The picture of dolls carrying corpses that popped up on Reddit late last month—that’s right: someone put this display in their yard in September at the latest, getting the jump on Halloween—is so brilliant I don’t know where to start with it. Of course it’s creepy and disturbing but then dolls are creepy and disturbing already. So many have the uncanny valley thing going on and I remember being seriously unsettled by those dolls whose eyes pop open when they sit up and close when they lie down because I couldn’t stop thinking, do they die if they never sit up again? And I thought that might not be so bad if it meant not looking into those cold, lifeless eyes ever again.
Maybe that’s why scary dolls are a horror film cliché, from 1929’s The Great Gabbo through The Twilight Zone‘s Talky Tina, who still creeps me out as an adult because she looks like one of those dead-eyed dolls from my childhood, up through Chucky and Annabelle.
All of them, I think, owe a little something to the original scary doll story. If you’re only familiar with Disney’s Pinocchio it can’t prepare you for just how bonkers Carlo Collodi’s late 19th-century novel The Adventures of Pinocchio is. The two have more or less the same plot but the novel is darker and more rambling. Geppetto’s a poor woodcarver and decides he’ll make a little money by carving a puppet, but the block of wood he’s using is alive–it talks and bashes him in the legs before he even starts carving, which should have been a sign to throw that log in the fireplace. There’s a talking cricket but after Pinocchio smashes him with a hammer he comes back as a ghost and is then reincarnated, but never with a top hat or an umbrella. There’s also a fairy but she has blue hair–I guess that was too radical for the 1940s so Disney made her blonde with a blue dress. In the novel she first appears when Pinocchio is being chased through the woods by the Fox and the Cat, and does nothing while they throw a rope around his neck and leave him hanging from a tree. That was where Collodi planned to end the story, so be good kids and sleep well! Just remember–one wrong move and you’re dead!

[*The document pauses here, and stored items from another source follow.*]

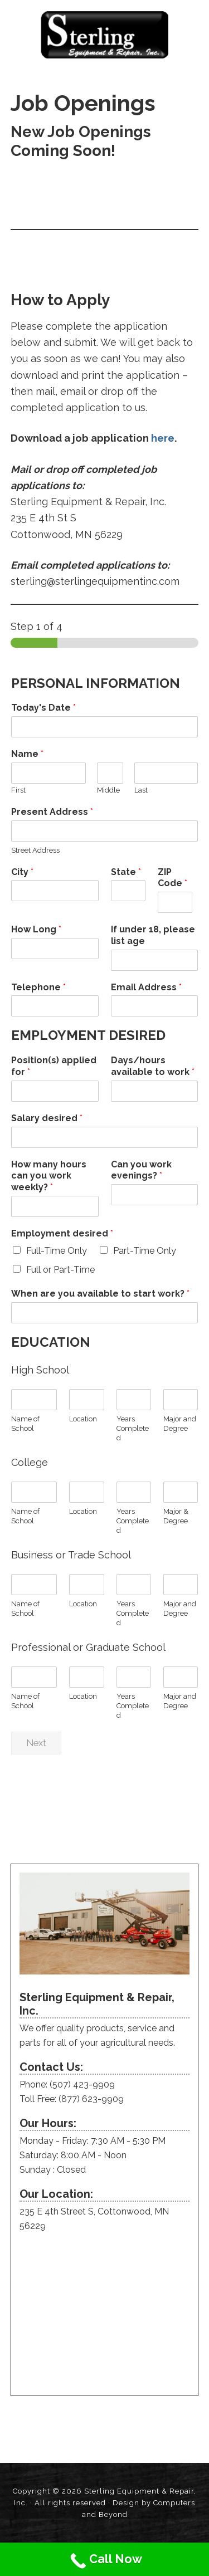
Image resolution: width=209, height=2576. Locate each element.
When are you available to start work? (100, 1293)
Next (36, 1743)
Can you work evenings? (141, 1170)
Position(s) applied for (53, 1066)
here (162, 438)
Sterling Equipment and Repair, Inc (104, 34)
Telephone (38, 987)
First (18, 790)
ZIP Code (172, 878)
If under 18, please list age (153, 935)
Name (27, 754)
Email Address (146, 987)
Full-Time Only (56, 1250)
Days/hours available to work (153, 1066)
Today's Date (43, 707)
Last (141, 790)
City (22, 872)
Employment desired (62, 1233)
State (126, 872)
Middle (108, 790)
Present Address (52, 811)
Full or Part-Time (60, 1269)
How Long (36, 929)
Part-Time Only (144, 1250)
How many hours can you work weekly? (48, 1176)
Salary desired (46, 1118)
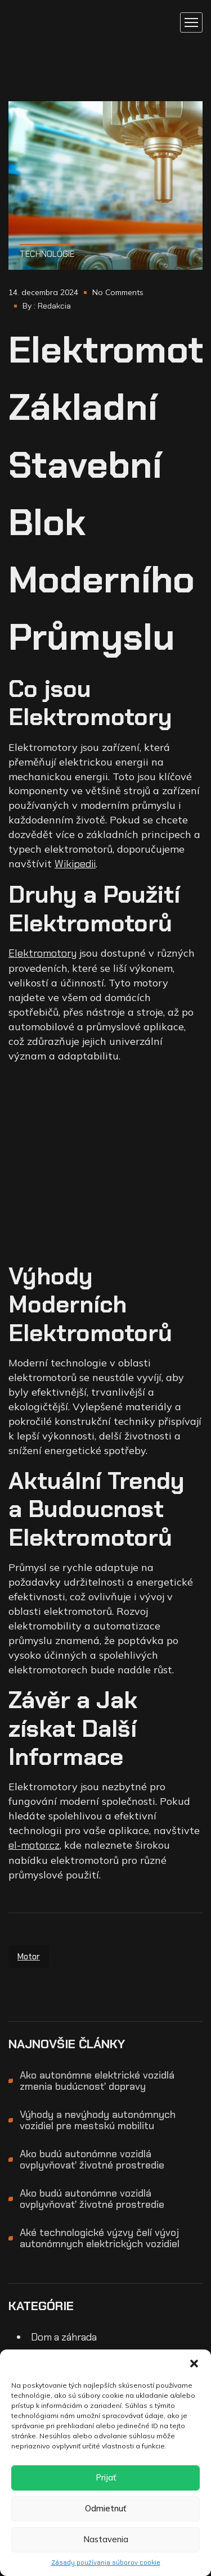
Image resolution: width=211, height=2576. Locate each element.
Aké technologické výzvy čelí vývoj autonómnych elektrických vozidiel (99, 2238)
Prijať (106, 2477)
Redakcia (54, 306)
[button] (194, 2363)
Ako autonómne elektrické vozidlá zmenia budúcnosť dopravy (97, 2081)
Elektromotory (42, 953)
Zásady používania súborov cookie (105, 2562)
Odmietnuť (105, 2508)
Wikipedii (75, 864)
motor (28, 1956)
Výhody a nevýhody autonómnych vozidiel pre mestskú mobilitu (98, 2120)
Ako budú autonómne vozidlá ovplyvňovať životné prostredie (92, 2159)
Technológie (47, 254)
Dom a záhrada (64, 2337)
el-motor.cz (34, 1845)
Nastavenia (105, 2539)
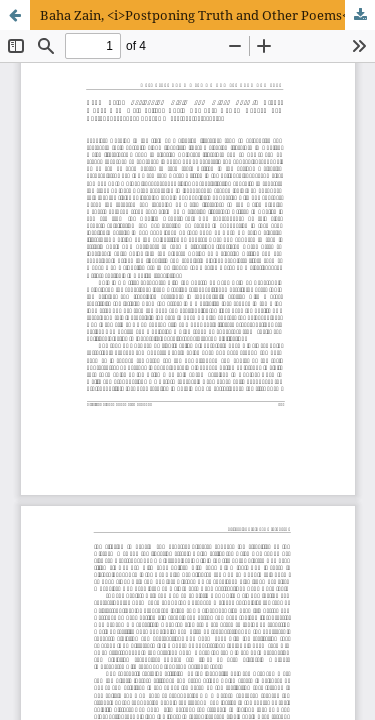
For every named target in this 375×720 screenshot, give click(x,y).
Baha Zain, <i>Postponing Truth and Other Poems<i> (200, 15)
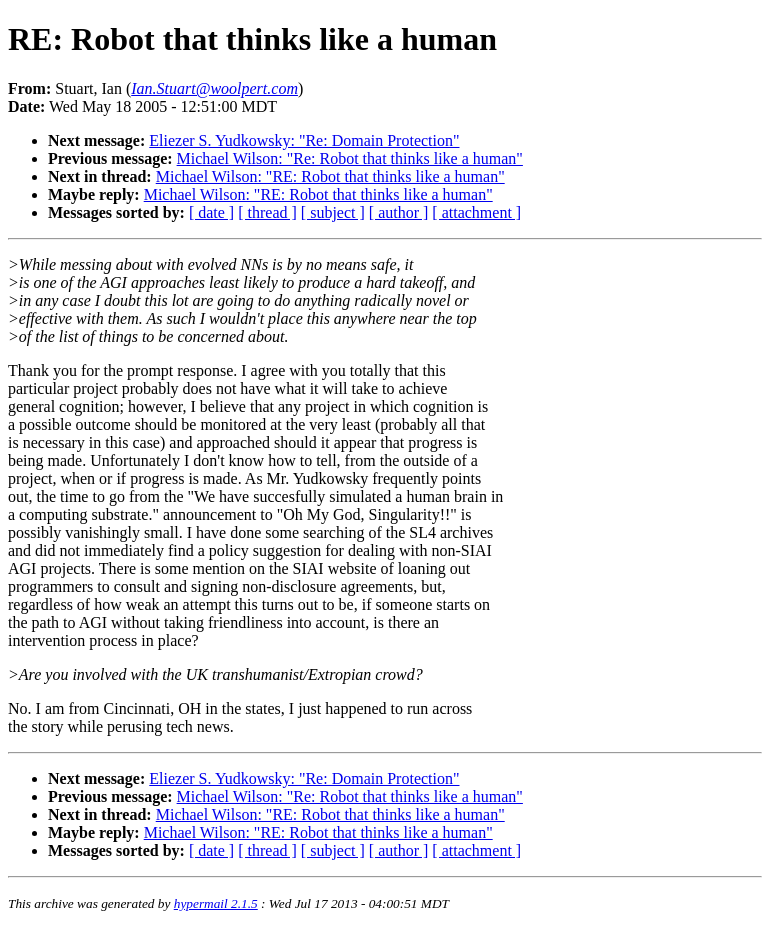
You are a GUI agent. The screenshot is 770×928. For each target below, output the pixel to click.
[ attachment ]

Collodi was convinced to, ahem, finish the story and he more than doubled the length, including some scenes that made it to the film, like Pinocchio turning into a donkey and later, restored to his puppet self, being swallowed by The Terrible Dogfish–Disney turned it into a whale, referencing the story of Jonah which I guess they considered more believable–and scenes that didn’t, like Pinocchio being thrown in jail, working as a watchdog, and accidentally giving a dragon a heart attack.
It all ends happily, of course, with Pinocchio, through hard work and concern for others finally becoming a real boy. Is that a happy ending, though? He’s been through about three years of pretty demented adventures without ever getting older, but as a real boy he’s going to grow old and eventually die. That’ll probably keep him up at night.

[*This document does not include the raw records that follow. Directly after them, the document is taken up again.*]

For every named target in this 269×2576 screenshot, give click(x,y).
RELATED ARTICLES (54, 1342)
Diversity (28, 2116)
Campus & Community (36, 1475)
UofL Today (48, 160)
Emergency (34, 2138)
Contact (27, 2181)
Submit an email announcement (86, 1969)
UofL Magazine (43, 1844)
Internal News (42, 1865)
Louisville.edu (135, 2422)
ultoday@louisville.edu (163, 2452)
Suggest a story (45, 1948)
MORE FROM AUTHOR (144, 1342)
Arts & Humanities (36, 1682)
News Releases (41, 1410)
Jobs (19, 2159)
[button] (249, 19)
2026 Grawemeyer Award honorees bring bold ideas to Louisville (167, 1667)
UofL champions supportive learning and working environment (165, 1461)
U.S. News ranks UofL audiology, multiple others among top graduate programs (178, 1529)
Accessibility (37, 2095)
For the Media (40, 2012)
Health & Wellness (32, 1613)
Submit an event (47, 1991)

My baby sitter read “The Adventures of Pinocchio” to me when I was really young, Chris, which probably explains a lot. Also, whenever I’m watching “Antiques Road Show” and somebody has brought in a doll for appraisal, Michael will walk in, exclaim “Another creepy doll!” and keep on walking.
ANN J KOPLOW recently posted…Day 2884: Deep inner feelings
There’s something wonderful about having a babysitter who read you “The Adventures of Pinocchio”, the original, in its bizarre glory. And it does explain a lot. It explains how you because such an intelligent, funny adult.
Holy crap! If my neighbor had that display I would seriously think about moving..
Uber creepy!!!
?
Hey, you know how when a serial killer is found to be living in a neighborhood his neighbors are always surprised and describe him as “quiet and unassuming”? If your neighbor put up a display of creepy dolls you could be pretty sure they were nice safe people.
That is quite possibly the creepiest thing I’ve seen in a long time but I admire the determination of the person who sourced out that many dolls just for the display!
Collecting that many dolls just for a creepy yard display really did take some dedication. I’m so creeped out by dolls I wouldn’t be able to have half that many in the house.